Despite some admissions of error from the city, and a temporary cap on increases in assessed valuations, co-op officers and elected officials from Eastern Queens who in recent weeks have declared a “tax revolt” aren’t backing down.
Many of you may have read the recent article in The Cooperatorabout this controversy in which a locally-based organization known as the Presidents Co-op Council and its supporters protested skyrocketing increases in assessed valuations that they claimed were unfair.
While most of these increases were less than 10 percent in past years, this year, some of these co-ops received increases of 86 percent, 122 percent, even 147 percent. This meant bad news for residents, since property taxes are based on these assessments, and many of these cooperators are seniors and others living on fixed incomes. Were property taxes to go up, these costs would have to be passed on to the shareholders in the form of steep increases in their monthly maintenance fees.
Cap Imposed
After two months of meetings, hearings and more agitation that stretched from Glen Oaks to Flushing to Whitestone and from Bayside to Fresh Meadows, the city’s Finance Department first declared that it would cap property-tax increases for all city co-ops at 50 percent for this year only. But after a heated City Council hearing on May 2, where Commissioner David Frankel testified before council members, he conceded that mistakes were made and that overall tax increases should be in the neighborhood of around 10 percent. The City Council announced that they have reached an agreement with the mayor’s administration to cap increases in market values of all co-ops and condos at 10 percent for the next two years, according to Councilman Mark Weprin, D-Queens.

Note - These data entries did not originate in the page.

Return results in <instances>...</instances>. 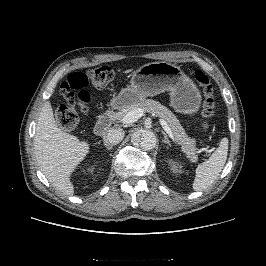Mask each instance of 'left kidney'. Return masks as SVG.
<instances>
[{"mask_svg":"<svg viewBox=\"0 0 266 266\" xmlns=\"http://www.w3.org/2000/svg\"><path fill=\"white\" fill-rule=\"evenodd\" d=\"M172 170L176 171L177 170V166L172 162Z\"/></svg>","mask_w":266,"mask_h":266,"instance_id":"left-kidney-1","label":"left kidney"}]
</instances>
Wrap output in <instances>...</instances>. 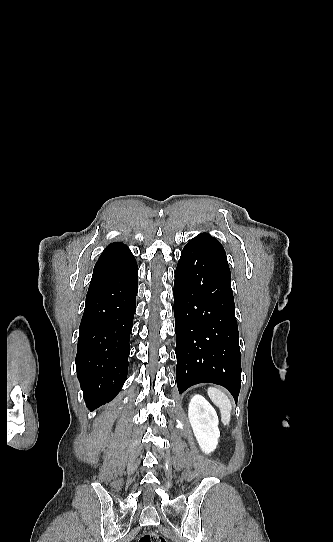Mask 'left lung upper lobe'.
<instances>
[{
  "mask_svg": "<svg viewBox=\"0 0 333 542\" xmlns=\"http://www.w3.org/2000/svg\"><path fill=\"white\" fill-rule=\"evenodd\" d=\"M195 238H199V239H202L204 241H207L208 243H211L213 244L214 246L224 250L223 246L213 237H211L210 235L208 234H199L198 236H196Z\"/></svg>",
  "mask_w": 333,
  "mask_h": 542,
  "instance_id": "5c2ea615",
  "label": "left lung upper lobe"
}]
</instances>
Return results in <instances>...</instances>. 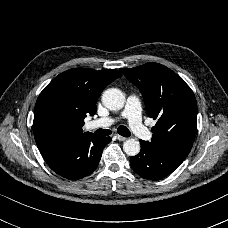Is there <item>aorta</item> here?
Here are the masks:
<instances>
[{
  "instance_id": "aorta-1",
  "label": "aorta",
  "mask_w": 228,
  "mask_h": 228,
  "mask_svg": "<svg viewBox=\"0 0 228 228\" xmlns=\"http://www.w3.org/2000/svg\"><path fill=\"white\" fill-rule=\"evenodd\" d=\"M125 96L118 88H108L102 94V103L109 110H119L123 107ZM123 150L130 156H135L140 151V143L135 139H128L123 144Z\"/></svg>"
}]
</instances>
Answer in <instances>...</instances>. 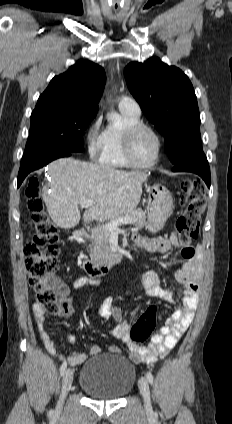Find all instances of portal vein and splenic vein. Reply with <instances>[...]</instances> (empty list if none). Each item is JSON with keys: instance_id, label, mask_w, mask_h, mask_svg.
<instances>
[{"instance_id": "18ae733b", "label": "portal vein and splenic vein", "mask_w": 232, "mask_h": 424, "mask_svg": "<svg viewBox=\"0 0 232 424\" xmlns=\"http://www.w3.org/2000/svg\"><path fill=\"white\" fill-rule=\"evenodd\" d=\"M94 204H95L94 201L87 200V201H82L80 203V206H81V208H88V207L93 206ZM133 221H135V219H133L131 217L119 218V219L114 220L112 222L106 223L104 225V227L106 229H108L110 232H115V233L117 232L118 233L120 231V229L118 228L119 225L129 224V223H132Z\"/></svg>"}]
</instances>
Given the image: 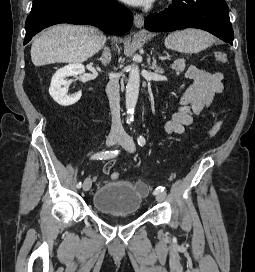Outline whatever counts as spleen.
<instances>
[{"label":"spleen","mask_w":255,"mask_h":272,"mask_svg":"<svg viewBox=\"0 0 255 272\" xmlns=\"http://www.w3.org/2000/svg\"><path fill=\"white\" fill-rule=\"evenodd\" d=\"M166 46L183 53H198L213 43V37L199 29H185L170 33L165 39Z\"/></svg>","instance_id":"obj_1"}]
</instances>
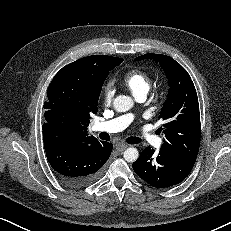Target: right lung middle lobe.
I'll return each mask as SVG.
<instances>
[{"instance_id":"right-lung-middle-lobe-1","label":"right lung middle lobe","mask_w":231,"mask_h":231,"mask_svg":"<svg viewBox=\"0 0 231 231\" xmlns=\"http://www.w3.org/2000/svg\"><path fill=\"white\" fill-rule=\"evenodd\" d=\"M122 62V58L109 57L97 73L89 64L77 61L63 67L49 85L44 103L45 116L66 118L71 113L89 114L98 103L109 71Z\"/></svg>"}]
</instances>
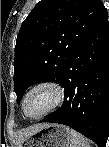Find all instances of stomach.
Masks as SVG:
<instances>
[{
    "label": "stomach",
    "instance_id": "1",
    "mask_svg": "<svg viewBox=\"0 0 109 147\" xmlns=\"http://www.w3.org/2000/svg\"><path fill=\"white\" fill-rule=\"evenodd\" d=\"M70 145L71 129L59 124H48L21 141V147H70Z\"/></svg>",
    "mask_w": 109,
    "mask_h": 147
}]
</instances>
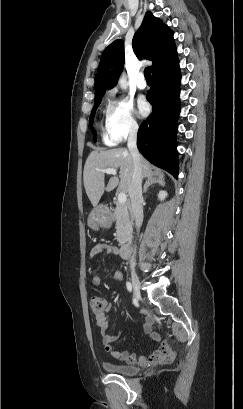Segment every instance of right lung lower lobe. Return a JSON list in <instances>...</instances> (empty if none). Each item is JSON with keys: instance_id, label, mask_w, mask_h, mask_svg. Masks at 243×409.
Listing matches in <instances>:
<instances>
[{"instance_id": "1", "label": "right lung lower lobe", "mask_w": 243, "mask_h": 409, "mask_svg": "<svg viewBox=\"0 0 243 409\" xmlns=\"http://www.w3.org/2000/svg\"><path fill=\"white\" fill-rule=\"evenodd\" d=\"M153 86L147 94L150 116L139 127L137 146L152 164L177 178L176 130L180 113V71L176 48L152 71Z\"/></svg>"}]
</instances>
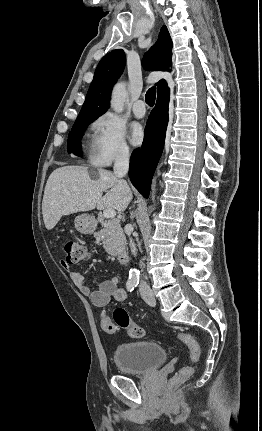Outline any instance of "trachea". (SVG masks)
Returning a JSON list of instances; mask_svg holds the SVG:
<instances>
[{
    "label": "trachea",
    "mask_w": 262,
    "mask_h": 431,
    "mask_svg": "<svg viewBox=\"0 0 262 431\" xmlns=\"http://www.w3.org/2000/svg\"><path fill=\"white\" fill-rule=\"evenodd\" d=\"M155 98H156V88L152 87L150 88L145 95V102L149 105V106H153L155 103Z\"/></svg>",
    "instance_id": "1"
}]
</instances>
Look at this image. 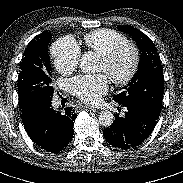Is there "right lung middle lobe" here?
I'll return each mask as SVG.
<instances>
[{
    "instance_id": "1",
    "label": "right lung middle lobe",
    "mask_w": 183,
    "mask_h": 183,
    "mask_svg": "<svg viewBox=\"0 0 183 183\" xmlns=\"http://www.w3.org/2000/svg\"><path fill=\"white\" fill-rule=\"evenodd\" d=\"M51 33L44 34L31 45L20 63L18 75L19 107H24L34 99L52 98L54 89L51 86V65L48 55V43Z\"/></svg>"
}]
</instances>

Attorneys Mark Hankin and Geoff Mazel of the law firm of Hankin & Mazel, PLLC have been hired to represent the President’s Council on behalf of the beleaguered Queens co-ops. Speaking informally to this writer at the recent Cooperator Expo, Hankin said that the board presidents and the legal team have spoken to the City Council members, asking them to try to get the Finance Department to lower the assessment increases. At the May 2 public hearing, Commissioner Frankel was grilled by council members seeking answers to the inflated valuations.